-- Dataset extract follows --

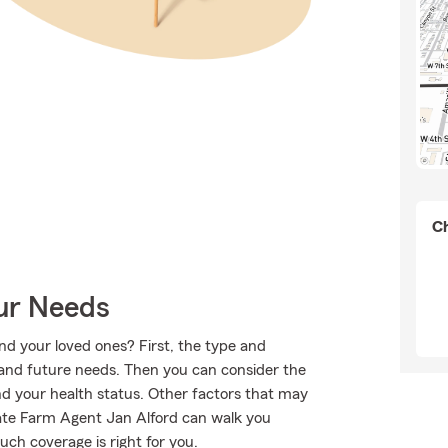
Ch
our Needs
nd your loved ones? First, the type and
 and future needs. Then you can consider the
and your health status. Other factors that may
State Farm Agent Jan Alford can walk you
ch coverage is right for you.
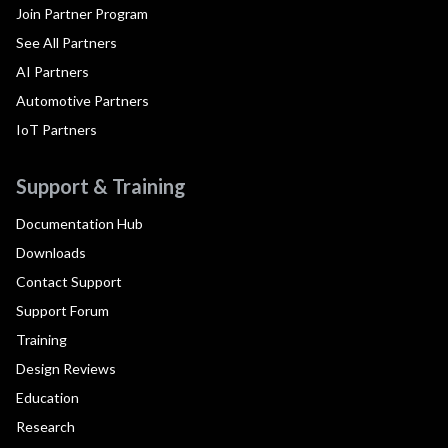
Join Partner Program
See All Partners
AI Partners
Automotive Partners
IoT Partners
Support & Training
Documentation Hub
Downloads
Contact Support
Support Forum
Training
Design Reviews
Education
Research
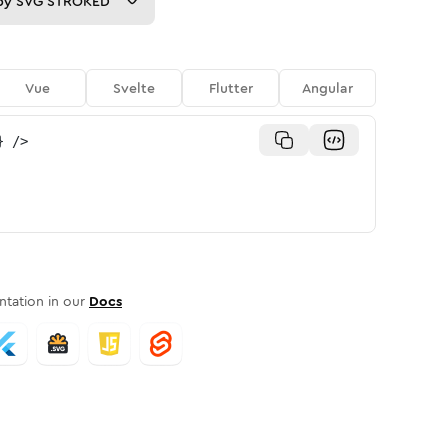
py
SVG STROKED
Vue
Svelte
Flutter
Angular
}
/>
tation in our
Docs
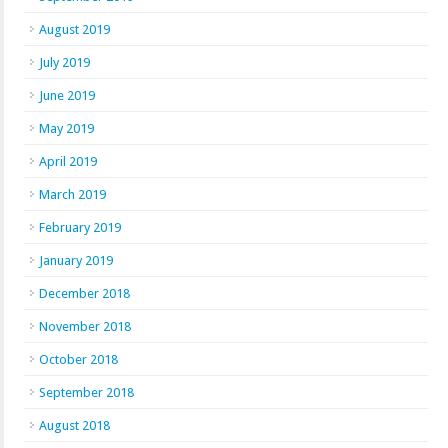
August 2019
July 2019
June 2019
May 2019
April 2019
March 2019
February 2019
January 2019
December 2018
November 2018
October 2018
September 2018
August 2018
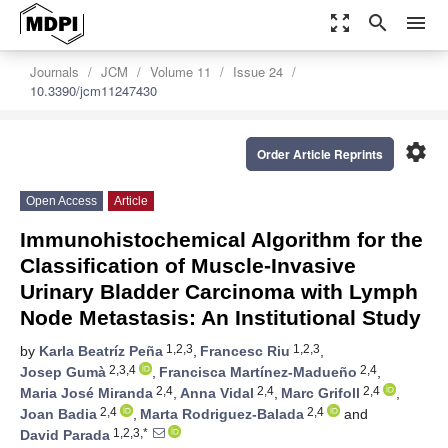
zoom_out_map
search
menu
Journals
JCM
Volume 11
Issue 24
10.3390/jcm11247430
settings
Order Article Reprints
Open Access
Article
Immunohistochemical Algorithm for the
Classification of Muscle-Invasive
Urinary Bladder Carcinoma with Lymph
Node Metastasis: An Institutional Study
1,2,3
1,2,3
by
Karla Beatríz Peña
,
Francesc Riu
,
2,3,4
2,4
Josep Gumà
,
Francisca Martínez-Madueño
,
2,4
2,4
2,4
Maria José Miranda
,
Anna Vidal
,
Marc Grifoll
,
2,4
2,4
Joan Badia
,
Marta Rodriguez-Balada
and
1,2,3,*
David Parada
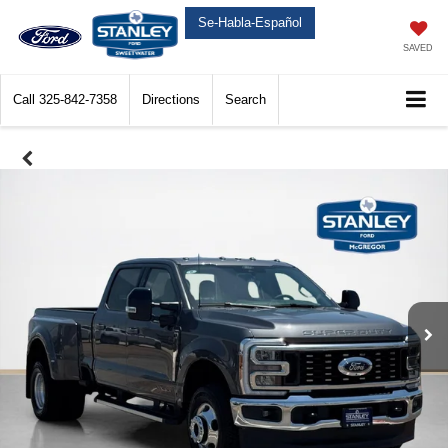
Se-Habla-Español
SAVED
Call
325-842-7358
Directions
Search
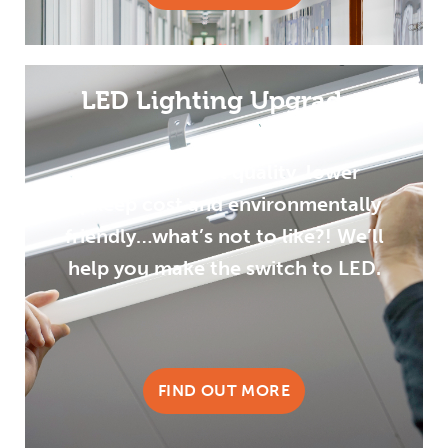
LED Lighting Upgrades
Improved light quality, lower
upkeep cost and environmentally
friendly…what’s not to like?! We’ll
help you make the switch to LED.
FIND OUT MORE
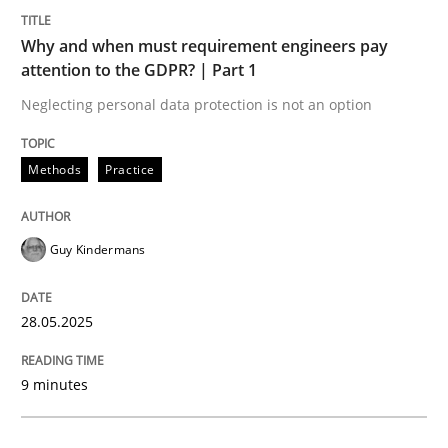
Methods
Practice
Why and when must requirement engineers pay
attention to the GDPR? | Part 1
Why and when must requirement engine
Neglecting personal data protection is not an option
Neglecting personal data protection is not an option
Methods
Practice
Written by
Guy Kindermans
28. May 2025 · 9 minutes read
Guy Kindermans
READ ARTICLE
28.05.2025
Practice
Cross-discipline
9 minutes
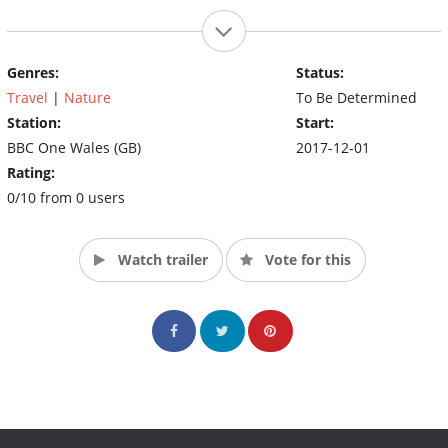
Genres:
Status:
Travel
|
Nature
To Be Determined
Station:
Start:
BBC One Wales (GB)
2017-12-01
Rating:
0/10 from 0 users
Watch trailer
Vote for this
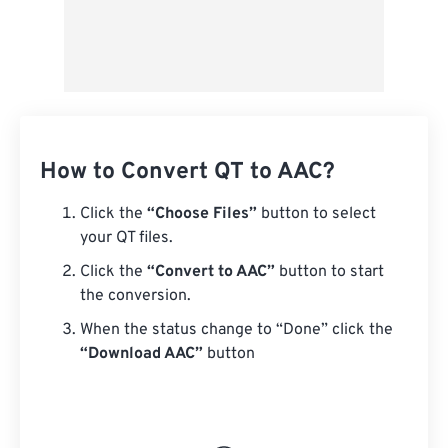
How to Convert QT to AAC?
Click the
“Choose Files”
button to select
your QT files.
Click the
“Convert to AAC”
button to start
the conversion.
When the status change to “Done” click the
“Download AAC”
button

-- Dataset extract concluded --

:: Problem ::
In the listing above, each line with the word "must" is to be copied out.

:: Answer to the exercise ::
Why and when must requirement engineers pay
Why and when must requirement engine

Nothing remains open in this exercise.